Question

What are the values of three integers \( a, b, \) and \( c \)? I. \( ab = 8 \)
I II. \( bc = 9 \)

• A. If the question can be answered with the help of statement I alone
• B. If the question can be answered with the help of statement II alone
• C. If both, statement I and statement II are needed to answer the question
• D. If the question cannot be answered even with the help of both the statements

Hint:

If you have more variables than equations, you often need all statements to narrow down the solution.

Answer 1

The Correct Option is C

We are given two equations involving three variables:
I. \( ab = 8 \)
II. \( bc = 9 \) From I: Possible integer factor pairs for 8 are:
\( (1, 8), (2, 4), (-1, -8), (-2, -4), (4, 2), (8, 1), (-4, -2), (-8, -1) \) From II: Factor pairs for 9 are:
\( (1, 9), (3, 3), (-1, -9), (-3, -3), (9, 1), (-9, -1) \) To determine values of \( a, b, c \), we need a common value of \( b \) from both statements.
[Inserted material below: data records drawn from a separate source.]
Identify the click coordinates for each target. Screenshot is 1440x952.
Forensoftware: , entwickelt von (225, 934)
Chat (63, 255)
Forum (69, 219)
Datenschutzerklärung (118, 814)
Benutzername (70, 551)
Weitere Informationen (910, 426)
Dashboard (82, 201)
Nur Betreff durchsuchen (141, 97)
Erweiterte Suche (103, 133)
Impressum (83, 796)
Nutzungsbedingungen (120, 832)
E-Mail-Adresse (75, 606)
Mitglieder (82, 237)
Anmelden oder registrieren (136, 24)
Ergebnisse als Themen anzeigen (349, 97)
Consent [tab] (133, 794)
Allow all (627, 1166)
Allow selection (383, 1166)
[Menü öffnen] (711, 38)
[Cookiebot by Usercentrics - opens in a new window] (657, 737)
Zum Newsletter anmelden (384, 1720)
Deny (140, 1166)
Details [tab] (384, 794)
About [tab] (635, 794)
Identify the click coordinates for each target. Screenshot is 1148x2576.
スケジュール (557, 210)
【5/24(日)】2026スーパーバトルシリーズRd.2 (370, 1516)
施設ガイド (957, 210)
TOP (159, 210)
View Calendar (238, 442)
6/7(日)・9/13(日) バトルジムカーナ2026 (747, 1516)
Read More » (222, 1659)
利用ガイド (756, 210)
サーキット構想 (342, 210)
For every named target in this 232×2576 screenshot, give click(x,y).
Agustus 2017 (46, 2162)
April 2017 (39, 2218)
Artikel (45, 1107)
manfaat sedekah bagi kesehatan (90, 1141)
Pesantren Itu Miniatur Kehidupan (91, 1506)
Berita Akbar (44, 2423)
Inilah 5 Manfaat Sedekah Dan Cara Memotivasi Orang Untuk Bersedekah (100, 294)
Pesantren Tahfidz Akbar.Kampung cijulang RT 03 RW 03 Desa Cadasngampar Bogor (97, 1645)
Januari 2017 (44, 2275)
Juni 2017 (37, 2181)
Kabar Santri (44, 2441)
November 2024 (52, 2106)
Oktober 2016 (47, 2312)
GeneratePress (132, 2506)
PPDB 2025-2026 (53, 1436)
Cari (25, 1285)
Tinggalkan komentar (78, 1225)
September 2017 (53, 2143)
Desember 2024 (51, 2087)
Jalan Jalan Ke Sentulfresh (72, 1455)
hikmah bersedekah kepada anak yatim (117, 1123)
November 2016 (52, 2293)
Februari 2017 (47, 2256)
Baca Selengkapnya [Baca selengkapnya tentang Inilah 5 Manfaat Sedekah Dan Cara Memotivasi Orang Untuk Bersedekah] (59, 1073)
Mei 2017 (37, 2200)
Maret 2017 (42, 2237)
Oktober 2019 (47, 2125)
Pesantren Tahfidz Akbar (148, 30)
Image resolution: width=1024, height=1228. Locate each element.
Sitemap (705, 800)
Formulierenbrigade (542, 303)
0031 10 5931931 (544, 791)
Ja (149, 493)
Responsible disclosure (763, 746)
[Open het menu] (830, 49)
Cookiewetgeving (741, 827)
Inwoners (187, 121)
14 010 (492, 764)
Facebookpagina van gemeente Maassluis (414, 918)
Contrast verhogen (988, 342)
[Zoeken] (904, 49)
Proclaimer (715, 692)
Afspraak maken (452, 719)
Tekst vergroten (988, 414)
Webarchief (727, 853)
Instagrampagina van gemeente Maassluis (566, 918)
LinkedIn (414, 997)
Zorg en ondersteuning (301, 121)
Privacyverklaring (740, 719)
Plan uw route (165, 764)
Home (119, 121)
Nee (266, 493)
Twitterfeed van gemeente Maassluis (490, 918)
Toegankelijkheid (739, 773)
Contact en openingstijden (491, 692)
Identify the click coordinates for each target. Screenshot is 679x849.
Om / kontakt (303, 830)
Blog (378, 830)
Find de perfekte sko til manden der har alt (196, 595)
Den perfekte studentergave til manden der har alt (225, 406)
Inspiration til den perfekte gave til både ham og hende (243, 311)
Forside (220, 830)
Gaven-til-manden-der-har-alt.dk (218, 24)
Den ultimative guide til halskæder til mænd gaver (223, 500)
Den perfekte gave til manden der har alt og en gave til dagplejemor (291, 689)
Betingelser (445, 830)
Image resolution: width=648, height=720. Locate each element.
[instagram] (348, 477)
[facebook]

Example: Try \( b = 2 \): from I, \( a = 4 \) (since \( ab = 8 \)); from II, \( c = 4.5 \) (non-integer) Try \( b = 3 \): then from I, \( a = 8/3 \) (not integer) Try \( b = 1 \): then \( a = 8 \), \( c = 9 \) → all integers, works!
So one possible solution: \( a = 8, b = 1, c = 9 \) Try other consistent values to ensure uniqueness.
Check \( b = -1 \): then \( a = -8 \), \( c = -9 \) → valid integer triple.
So multiple valid integer triplets exist. But unless both statements are used together, no unique solution for all three values can be determined.
Therefore, we need both statements together to identify valid sets of integer values for \( a, b, c \).